%%

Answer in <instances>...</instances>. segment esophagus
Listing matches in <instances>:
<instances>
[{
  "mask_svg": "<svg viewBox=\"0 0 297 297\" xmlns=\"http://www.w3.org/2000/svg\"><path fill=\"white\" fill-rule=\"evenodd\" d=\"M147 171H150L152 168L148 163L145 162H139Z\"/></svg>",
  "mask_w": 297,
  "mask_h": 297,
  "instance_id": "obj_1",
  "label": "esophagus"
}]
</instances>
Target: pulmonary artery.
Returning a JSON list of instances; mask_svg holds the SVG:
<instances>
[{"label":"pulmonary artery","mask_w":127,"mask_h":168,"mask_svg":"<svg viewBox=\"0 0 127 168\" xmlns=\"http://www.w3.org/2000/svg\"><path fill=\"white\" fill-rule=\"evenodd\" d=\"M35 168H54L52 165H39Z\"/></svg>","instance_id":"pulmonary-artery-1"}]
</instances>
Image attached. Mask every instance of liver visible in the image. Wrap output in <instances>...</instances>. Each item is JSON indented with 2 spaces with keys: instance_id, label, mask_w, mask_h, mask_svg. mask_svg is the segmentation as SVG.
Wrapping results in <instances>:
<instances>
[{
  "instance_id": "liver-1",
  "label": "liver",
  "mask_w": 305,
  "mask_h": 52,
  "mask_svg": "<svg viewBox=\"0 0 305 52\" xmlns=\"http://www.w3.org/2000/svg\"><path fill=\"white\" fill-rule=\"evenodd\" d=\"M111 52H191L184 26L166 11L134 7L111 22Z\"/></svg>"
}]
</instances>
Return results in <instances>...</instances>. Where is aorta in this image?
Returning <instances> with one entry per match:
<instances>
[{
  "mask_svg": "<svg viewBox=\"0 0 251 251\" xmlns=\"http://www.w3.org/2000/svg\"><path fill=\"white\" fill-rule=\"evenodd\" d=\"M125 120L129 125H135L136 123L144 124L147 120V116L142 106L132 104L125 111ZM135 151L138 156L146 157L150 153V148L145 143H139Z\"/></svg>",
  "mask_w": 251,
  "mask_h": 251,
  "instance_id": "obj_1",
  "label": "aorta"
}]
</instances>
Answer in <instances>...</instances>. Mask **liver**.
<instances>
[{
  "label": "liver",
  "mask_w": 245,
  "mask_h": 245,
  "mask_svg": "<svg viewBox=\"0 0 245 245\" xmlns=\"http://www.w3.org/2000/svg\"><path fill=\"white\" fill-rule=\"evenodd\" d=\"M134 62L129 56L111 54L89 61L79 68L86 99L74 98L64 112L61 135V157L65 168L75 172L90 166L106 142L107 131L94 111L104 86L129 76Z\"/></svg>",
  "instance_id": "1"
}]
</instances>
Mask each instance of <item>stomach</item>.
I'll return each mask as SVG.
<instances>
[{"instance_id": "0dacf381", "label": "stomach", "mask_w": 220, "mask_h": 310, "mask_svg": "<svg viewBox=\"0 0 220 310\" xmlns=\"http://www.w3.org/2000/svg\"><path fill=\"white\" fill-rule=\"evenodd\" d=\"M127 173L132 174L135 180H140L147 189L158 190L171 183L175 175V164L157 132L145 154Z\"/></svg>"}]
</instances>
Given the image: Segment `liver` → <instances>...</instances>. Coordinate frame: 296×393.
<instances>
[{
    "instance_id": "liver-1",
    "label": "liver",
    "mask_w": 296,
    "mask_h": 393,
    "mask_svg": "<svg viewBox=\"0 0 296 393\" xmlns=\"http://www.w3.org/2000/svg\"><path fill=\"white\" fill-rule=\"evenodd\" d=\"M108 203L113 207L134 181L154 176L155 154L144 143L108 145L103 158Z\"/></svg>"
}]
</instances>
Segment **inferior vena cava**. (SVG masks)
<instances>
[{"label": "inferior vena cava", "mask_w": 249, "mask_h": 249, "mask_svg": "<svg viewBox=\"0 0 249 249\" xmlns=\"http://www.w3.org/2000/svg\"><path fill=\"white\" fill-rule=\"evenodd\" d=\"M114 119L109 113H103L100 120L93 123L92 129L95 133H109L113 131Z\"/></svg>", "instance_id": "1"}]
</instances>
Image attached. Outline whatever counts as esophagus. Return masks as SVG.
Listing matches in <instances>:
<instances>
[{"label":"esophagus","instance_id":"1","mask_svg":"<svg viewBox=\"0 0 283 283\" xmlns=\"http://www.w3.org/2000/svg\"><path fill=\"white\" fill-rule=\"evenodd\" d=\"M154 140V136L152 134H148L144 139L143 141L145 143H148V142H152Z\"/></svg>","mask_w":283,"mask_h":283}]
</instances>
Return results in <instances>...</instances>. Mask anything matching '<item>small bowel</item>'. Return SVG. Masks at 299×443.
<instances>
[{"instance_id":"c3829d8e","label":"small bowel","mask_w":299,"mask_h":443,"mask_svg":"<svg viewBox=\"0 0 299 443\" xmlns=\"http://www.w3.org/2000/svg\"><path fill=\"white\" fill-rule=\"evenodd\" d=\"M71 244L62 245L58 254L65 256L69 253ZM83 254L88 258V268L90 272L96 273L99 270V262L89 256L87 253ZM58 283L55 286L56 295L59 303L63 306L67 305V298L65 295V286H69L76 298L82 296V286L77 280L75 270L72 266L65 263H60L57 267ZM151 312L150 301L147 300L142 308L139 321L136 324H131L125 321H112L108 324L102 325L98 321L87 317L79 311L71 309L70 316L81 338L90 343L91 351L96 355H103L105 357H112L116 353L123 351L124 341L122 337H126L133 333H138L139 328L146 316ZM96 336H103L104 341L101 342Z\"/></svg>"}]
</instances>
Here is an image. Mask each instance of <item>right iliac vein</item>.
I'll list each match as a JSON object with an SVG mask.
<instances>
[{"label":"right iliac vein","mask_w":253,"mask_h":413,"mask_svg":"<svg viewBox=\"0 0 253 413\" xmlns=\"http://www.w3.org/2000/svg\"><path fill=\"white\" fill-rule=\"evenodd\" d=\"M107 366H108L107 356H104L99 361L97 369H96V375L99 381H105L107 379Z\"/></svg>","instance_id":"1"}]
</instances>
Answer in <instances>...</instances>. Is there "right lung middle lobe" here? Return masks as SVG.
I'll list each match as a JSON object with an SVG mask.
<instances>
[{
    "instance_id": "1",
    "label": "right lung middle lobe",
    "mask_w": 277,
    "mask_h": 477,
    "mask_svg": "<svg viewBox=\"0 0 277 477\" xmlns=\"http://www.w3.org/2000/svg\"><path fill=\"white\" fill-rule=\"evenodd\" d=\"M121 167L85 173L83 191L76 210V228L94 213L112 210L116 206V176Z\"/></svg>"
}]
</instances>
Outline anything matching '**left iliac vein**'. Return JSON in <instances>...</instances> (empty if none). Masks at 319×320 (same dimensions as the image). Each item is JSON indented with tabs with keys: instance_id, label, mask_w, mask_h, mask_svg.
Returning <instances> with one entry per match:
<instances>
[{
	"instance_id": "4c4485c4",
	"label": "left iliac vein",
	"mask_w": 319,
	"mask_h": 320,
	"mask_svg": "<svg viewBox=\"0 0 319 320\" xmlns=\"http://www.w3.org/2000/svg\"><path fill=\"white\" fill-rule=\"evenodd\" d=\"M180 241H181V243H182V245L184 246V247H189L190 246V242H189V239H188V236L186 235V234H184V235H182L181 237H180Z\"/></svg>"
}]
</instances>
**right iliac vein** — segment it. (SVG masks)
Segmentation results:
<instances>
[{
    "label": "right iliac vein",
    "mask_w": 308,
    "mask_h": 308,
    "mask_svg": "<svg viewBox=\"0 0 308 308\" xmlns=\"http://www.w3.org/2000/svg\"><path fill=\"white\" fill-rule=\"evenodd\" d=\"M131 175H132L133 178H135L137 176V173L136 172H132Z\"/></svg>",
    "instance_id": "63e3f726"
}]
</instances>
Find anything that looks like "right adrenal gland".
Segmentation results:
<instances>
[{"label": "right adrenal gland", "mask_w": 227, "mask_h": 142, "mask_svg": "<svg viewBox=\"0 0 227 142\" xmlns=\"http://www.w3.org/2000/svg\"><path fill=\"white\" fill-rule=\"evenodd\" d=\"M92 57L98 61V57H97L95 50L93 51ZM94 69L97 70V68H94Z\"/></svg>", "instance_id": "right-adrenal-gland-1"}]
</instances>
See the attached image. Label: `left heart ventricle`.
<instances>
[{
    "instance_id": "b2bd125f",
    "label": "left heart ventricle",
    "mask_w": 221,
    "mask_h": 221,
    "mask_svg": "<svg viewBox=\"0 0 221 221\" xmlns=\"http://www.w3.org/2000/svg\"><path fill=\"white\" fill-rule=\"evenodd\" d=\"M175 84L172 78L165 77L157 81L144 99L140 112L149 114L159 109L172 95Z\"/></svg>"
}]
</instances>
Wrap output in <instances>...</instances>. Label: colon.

%%

*What the task asks*
In the answer, please give only the lines from the line containing "it. (SVG masks)" through the final line of the data, copied exactly.

*Task answer*
**right iliac vein** — segment it. (SVG masks)
Segmentation results:
<instances>
[{
    "label": "right iliac vein",
    "mask_w": 308,
    "mask_h": 308,
    "mask_svg": "<svg viewBox=\"0 0 308 308\" xmlns=\"http://www.w3.org/2000/svg\"><path fill=\"white\" fill-rule=\"evenodd\" d=\"M131 175H132L133 178H135L137 176V173L136 172H132Z\"/></svg>",
    "instance_id": "63e3f726"
}]
</instances>
Find anything that looks like "right adrenal gland".
Segmentation results:
<instances>
[{"label": "right adrenal gland", "mask_w": 227, "mask_h": 142, "mask_svg": "<svg viewBox=\"0 0 227 142\" xmlns=\"http://www.w3.org/2000/svg\"><path fill=\"white\" fill-rule=\"evenodd\" d=\"M92 57L98 61V57H97L95 50L93 51ZM94 69L97 70V68H94Z\"/></svg>", "instance_id": "right-adrenal-gland-1"}]
</instances>
See the attached image. Label: `left heart ventricle`.
<instances>
[{
    "instance_id": "b2bd125f",
    "label": "left heart ventricle",
    "mask_w": 221,
    "mask_h": 221,
    "mask_svg": "<svg viewBox=\"0 0 221 221\" xmlns=\"http://www.w3.org/2000/svg\"><path fill=\"white\" fill-rule=\"evenodd\" d=\"M175 84L172 78L165 77L157 81L144 99L140 112L149 114L159 109L172 95Z\"/></svg>"
}]
</instances>
Wrap output in <instances>...</instances>. Label: colon.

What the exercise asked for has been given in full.